■ Task to complete
Your output should be the lines below from the one with "منحة معهد SIIT" through the one with "Những đối thủ lớn nhất của Tiến Minh tại đại", copied exactly, pictures excluded.

# # # #

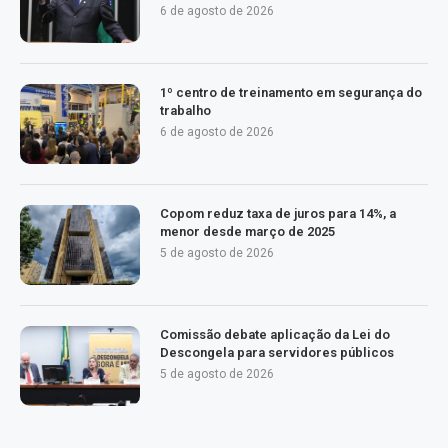
6 de agosto de 2026
1º centro de treinamento em segurança do
trabalho
6 de agosto de 2026
Copom reduz taxa de juros para 14%, a
menor desde março de 2025
5 de agosto de 2026
Comissão debate aplicação da Lei do
Descongela para servidores públicos
5 de agosto de 2026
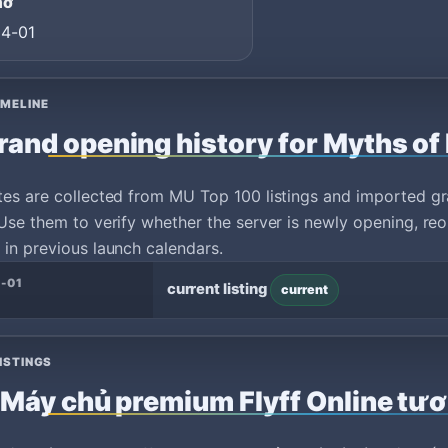
mở
4-01
IMELINE
rand opening history for Myths of 
tes are collected from MU Top 100 listings and imported g
Use them to verify whether the server is newly opening, reo
in previous launch calendars.
-01
current listing
current
ISTINGS
Máy chủ premium Flyff Online tư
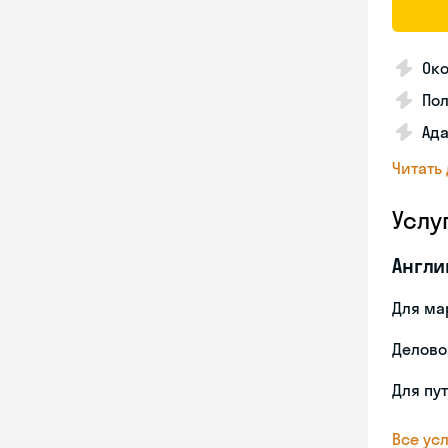
Око
По
Ада
Читать
Услу
Англи
Для ма
Делово
Для пу
Все усл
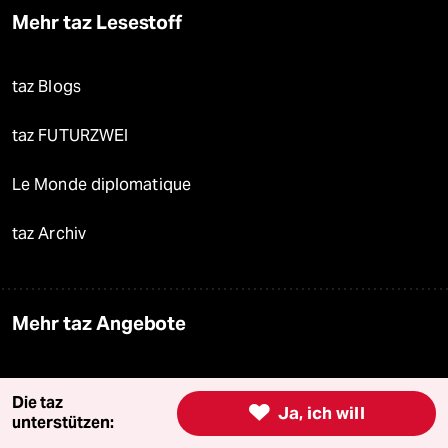
Mehr taz Lesestoff
taz Blogs
taz FUTURZWEI
Le Monde diplomatique
taz Archiv
Mehr taz Angebote
Reisen
Die taz

Ja, ich will
unterstützen:
Kantine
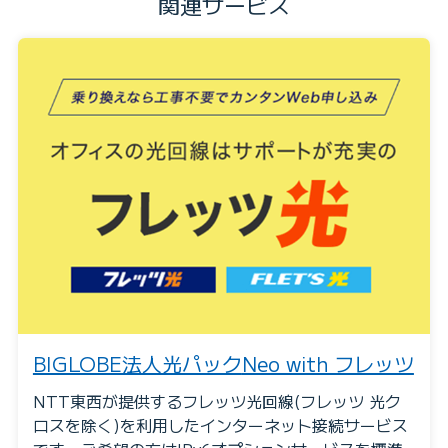
関連サービス
BIGLOBE法人光パック
Neo with フレッツ
NTT東西が提供するフレッツ光回線(フレッツ 光ク
ロスを除く)を利用したインターネット接続サービス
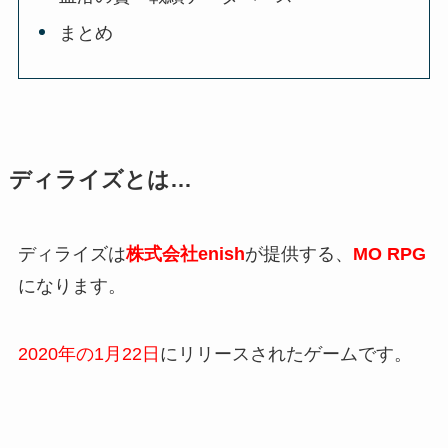
まとめ
ディライズとは…
ディライズは
株式会社enish
が提供する、
MO RPG
になります。
2020年の1月22日
にリリースされたゲームです。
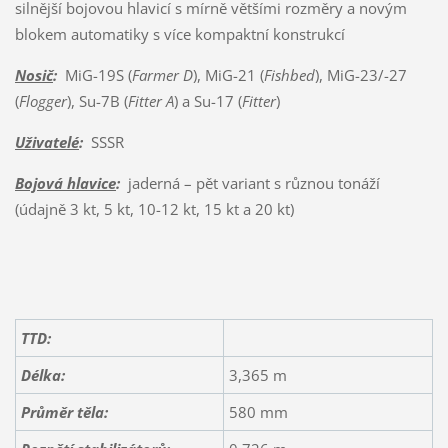
silnější bojovou hlavicí s mírně většími rozměry a novým
blokem automatiky s více kompaktní konstrukcí
Nosič
:
MiG-19S (
Farmer D
), MiG-21 (
Fishbed
), MiG-23/-27
(
Flogger
), Su-7B (
Fitter A
) a Su-17 (
Fitter
)
Uživatelé
:
SSSR
Bojová hlavice
:
jaderná – pět variant s různou tonáží
(údajně 3 kt, 5 kt, 10-12 kt, 15 kt a 20 kt)
TTD:
Délka:
3,365 m
Průměr těla:
580 mm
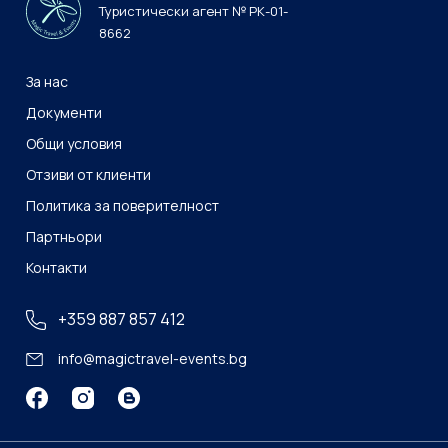
Туристически агент № РК-01-
8662
За нас
Документи
Общи условия
Отзиви от клиенти
Политика за поверителност
Партньори
Контакти
+359 887 857 412
info@magictravel-events.bg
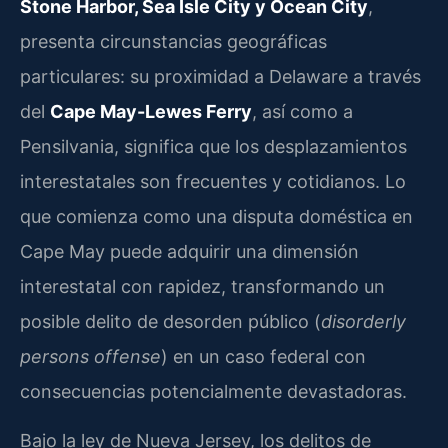
Stone Harbor, Sea Isle City y Ocean City
,
presenta circunstancias geográficas
particulares: su proximidad a Delaware a través
del
Cape May-Lewes Ferry
, así como a
Pensilvania, significa que los desplazamientos
interestatales son frecuentes y cotidianos. Lo
que comienza como una disputa doméstica en
Cape May puede adquirir una dimensión
interestatal con rapidez, transformando un
posible delito de desorden público (
disorderly
persons offense
) en un caso federal con
consecuencias potencialmente devastadoras.
Bajo la ley de Nueva Jersey, los delitos de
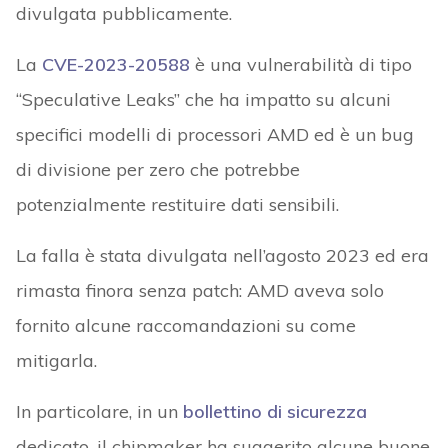
divulgata pubblicamente.
La
CVE-2023-20588
è una vulnerabilità di tipo
“Speculative Leaks” che ha impatto su alcuni
specifici modelli di processori AMD ed è un bug
di divisione per zero che potrebbe
potenzialmente restituire dati sensibili.
La falla è stata divulgata nell’agosto 2023 ed era
rimasta finora senza patch: AMD aveva solo
fornito alcune raccomandazioni su come
mitigarla.
In particolare, in un
bollettino di sicurezza
dedicato, il chipmaker ha suggerito alcune buone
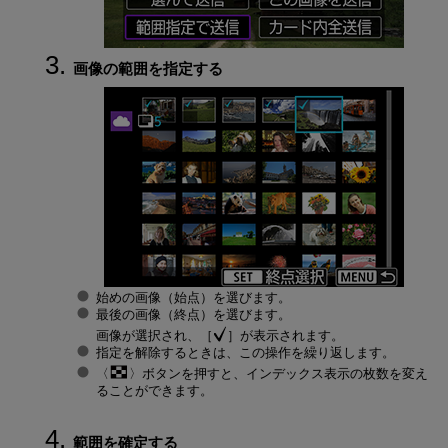
画像の範囲を指定する
始めの画像（始点）を選びます。
最後の画像（終点）を選びます。
画像が選択され、［
］が表示されます。
指定を解除するときは、この操作を繰り返します。
ボタンを押すと、インデックス表示の枚数を変え
ることができます。
範囲を確定する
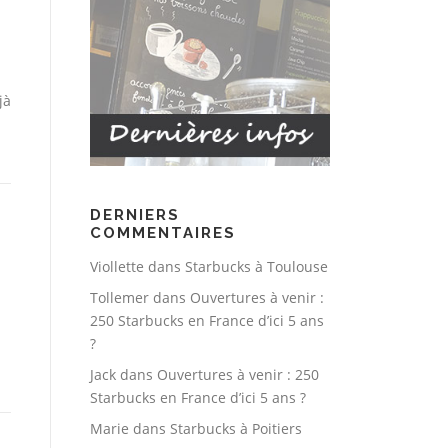
jà
DERNIERS
COMMENTAIRES
Viollette
dans
Starbucks à Toulouse
Tollemer
dans
Ouvertures à venir :
250 Starbucks en France d’ici 5 ans
?
Jack
dans
Ouvertures à venir : 250
Starbucks en France d’ici 5 ans ?
Marie
dans
Starbucks à Poitiers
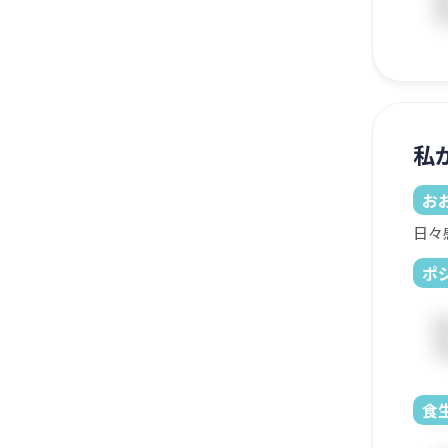
私
お
日々
ポ
食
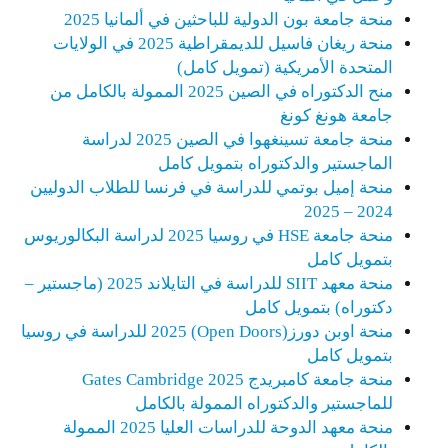
منحة جامعة بون الدولية للباحثين في ألمانيا 2025
منحة ريغان فاسيل للديمقراطية 2025 في الولايات
المتحدة الأمريكية (تمويل كامل)
منح الدكتوراه في الصين 2025 الممولة بالكامل من
جامعة هونغ كونغ
منحة جامعة تسينغهوا في الصين 2025 لدراسة
الماجستير والدكتوراه بتمويل كامل
منحة إميل بوتمي للدراسة في فرنسا للطلاب الدوليين
2024 – 2025
منحة جامعة HSE في روسيا 2025 لدراسة البكالوريوس
بتمويل كامل
منحة معهد SIIT للدراسة في التايلاند 2025 (ماجستير –
دكتوراه) بتمويل كامل
منحة اوبن دورز(Open Doors) 2025 للدراسة في روسيا
بتمويل كامل
منحة جامعة كامبريدج 2025 Gates Cambridge
للماجستير والدكتوراه الممولة بالكامل
منحة معهد الدوحة للدراسات العليا 2025 الممولة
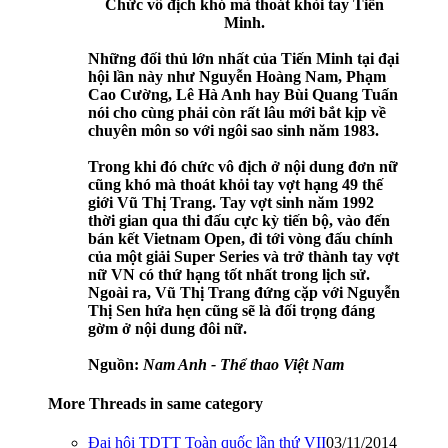
Chức vô địch khó mà thoát khỏi tay Tiến
Minh.
Những đối thủ lớn nhất của Tiến Minh tại đại
hội lần này như Nguyễn Hoàng Nam, Phạm
Cao Cường, Lê Hà Anh hay Bùi Quang Tuấn
nói cho cùng phải còn rất lâu mới bắt kịp về
chuyên môn so với ngôi sao sinh năm 1983.
Trong khi đó chức vô địch ở nội dung đơn nữ
cũng khó mà thoát khỏi tay vợt hạng 49 thế
giới Vũ Thị Trang. Tay vợt sinh năm 1992
thời gian qua thi đấu cực kỳ tiến bộ, vào đến
bán kết Vietnam Open, đi tới vòng đấu chính
của một giải Super Series và trở thành tay vợt
nữ VN có thứ hạng tốt nhất trong lịch sử.
Ngoài ra, Vũ Thị Trang đứng cặp với Nguyễn
Thị Sen hứa hẹn cũng sẽ là đối trọng đáng
gờm ở nội dung đôi nữ.
Nguồn:
Nam Anh - Thể thao Việt Nam
More Threads in same category
Đại hội TDTT Toàn quốc lần thứ VII
03/11/2014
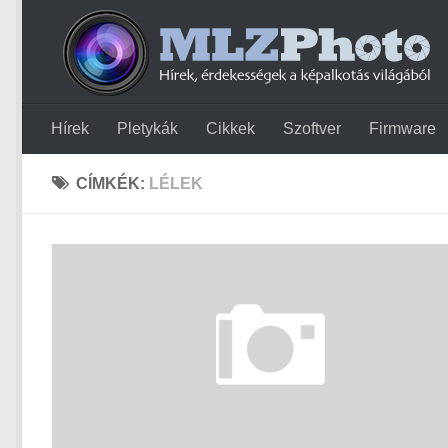
Hírek
Pletykák
Cikkek
Szoftver
Firmware
CÍMKÉK:
LÉLEK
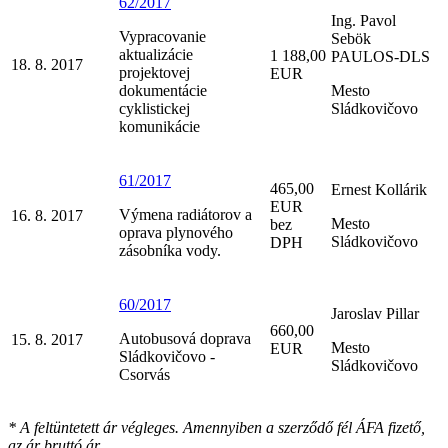
62/2017
Ing. Pavol
Vypracovanie
Sebök
aktualizácie
1 188,00
PAULOS-DLS
18. 8. 2017
projektovej
EUR
dokumentácie
Mesto
cyklistickej
Sládkovičovo
komunikácie
61/2017
465,00
Ernest Kollárik
EUR
Výmena radiátorov a
16. 8. 2017
Mesto
bez
oprava plynového
Sládkovičovo
DPH
zásobníka vody.
60/2017
Jaroslav Pillar
660,00
Autobusová doprava
15. 8. 2017
Mesto
EUR
Sládkovičovo -
Sládkovičovo
Csorvás
* A feltüntetett ár végleges. Amennyiben a szerződő fél ÁFA fizető,
az ár bruttó ár.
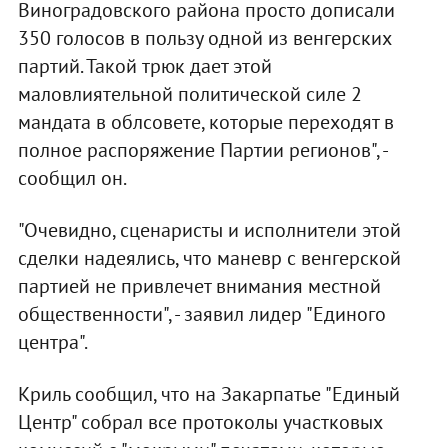
Виноградовского района просто дописали
350 голосов в пользу одной из венгерских
партий. Такой трюк дает этой
маловлиятельной политической силе 2
мандата в облсовете, которые переходят в
полное распоряжение Партии регионов", -
сообщил он.
"Очевидно, сценаристы и исполнители этой
сделки надеялись, что маневр с венгерской
партией не привлечет внимания местной
общественности", - заявил лидер "Единого
центра".
Криль сообщил, что на Закарпатье "Единый
Центр" собрал все протоколы участковых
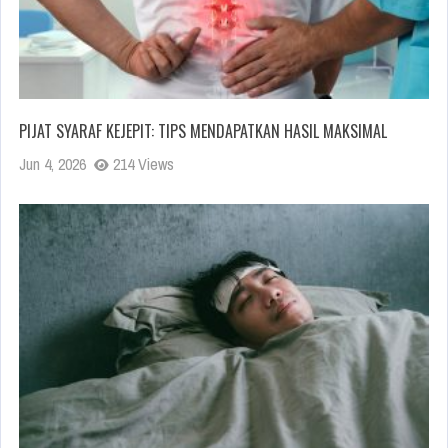
PIJAT SYARAF KEJEPIT: TIPS MENDAPATKAN HASIL MAKSIMAL
Jun 4, 2026
214 Views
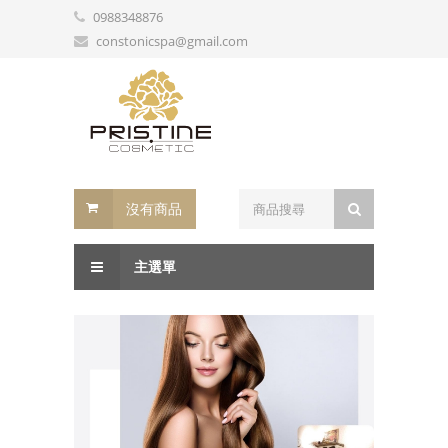
0988348876
constonicspa@gmail.com
沒有商品
主選單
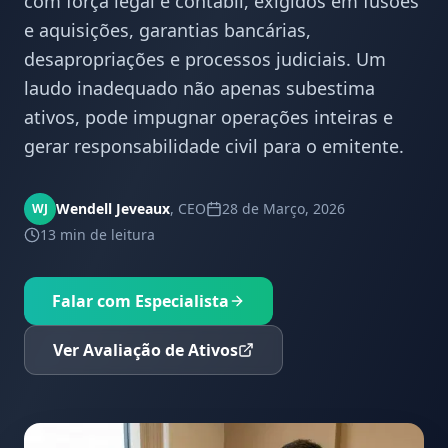
com força legal e contábil, exigidos em fusões
e aquisições, garantias bancárias,
desapropriações e processos judiciais. Um
laudo inadequado não apenas subestima
ativos, pode impugnar operações inteiras e
gerar responsabilidade civil para o emitente.
Wendell Jeveaux
,
CEO
28 de Março, 2026
WJ
13 min
de leitura
Falar com Especialista
Ver Avaliação de Ativos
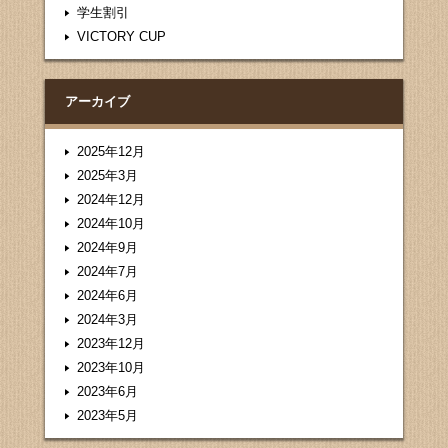
学生割引
VICTORY CUP
アーカイブ
2025年12月
2025年3月
2024年12月
2024年10月
2024年9月
2024年7月
2024年6月
2024年3月
2023年12月
2023年10月
2023年6月
2023年5月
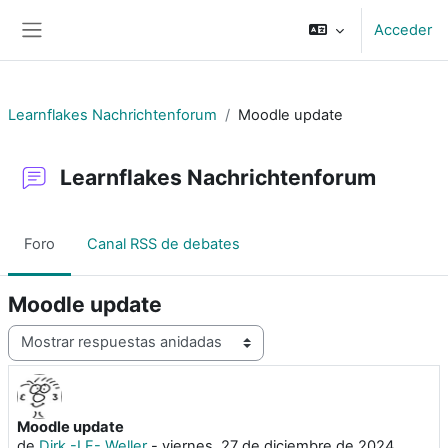
Salta al contenido principal
Acceder
Panel lateral
Learnflakes Nachrichtenforum
Moodle update
Learnflakes Nachrichtenforum
Foro
Canal RSS de debates
Moodle update
Mostrar modo
Moodle update
Número de respuestas: 0
de
Dirk -LF- Weller
-
viernes, 27 de diciembre de 2024,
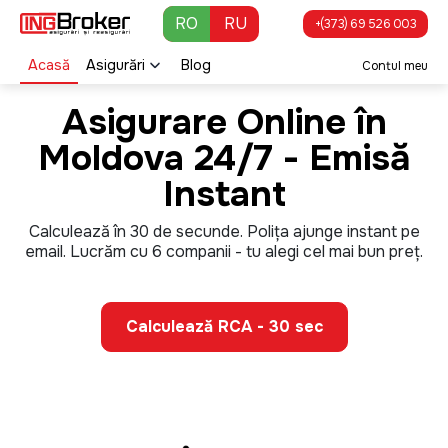
Skip to main content
RO
RU
+(373) 69 526 003
Acasă
Asigurări
Blog
Contul meu
Asigurare Online în
Moldova 24/7 - Emisă
Instant
Calculează în 30 de secunde. Polița ajunge instant pe
email. Lucrăm cu 6 companii - tu alegi cel mai bun preț.
Calculează RCA - 30 sec
Image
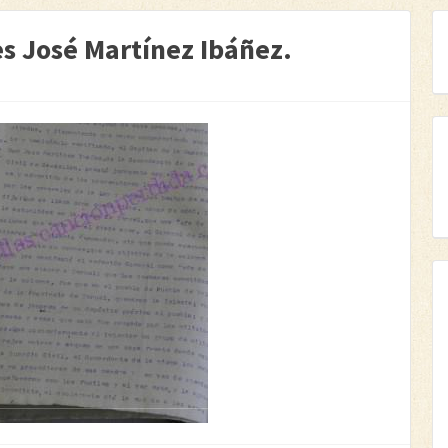
s José Martínez Ibáñez.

# # # #

■ Finished task
منحة معهد SIIT للدراسة في التايلاند 2025 (ماجستير –
دكتوراه) بتمويل كامل
منحة اوبن دورز(Open Doors) 2025 للدراسة في روسيا
بتمويل كامل
منحة جامعة كامبريدج 2025 Gates Cambridge
للماجستير والدكتوراه الممولة بالكامل
منحة معهد الدوحة للدراسات العليا 2025 الممولة
Chức vô địch khó mà thoát khỏi tay Tiến
Minh.
Những đối thủ lớn nhất của Tiến Minh tại đại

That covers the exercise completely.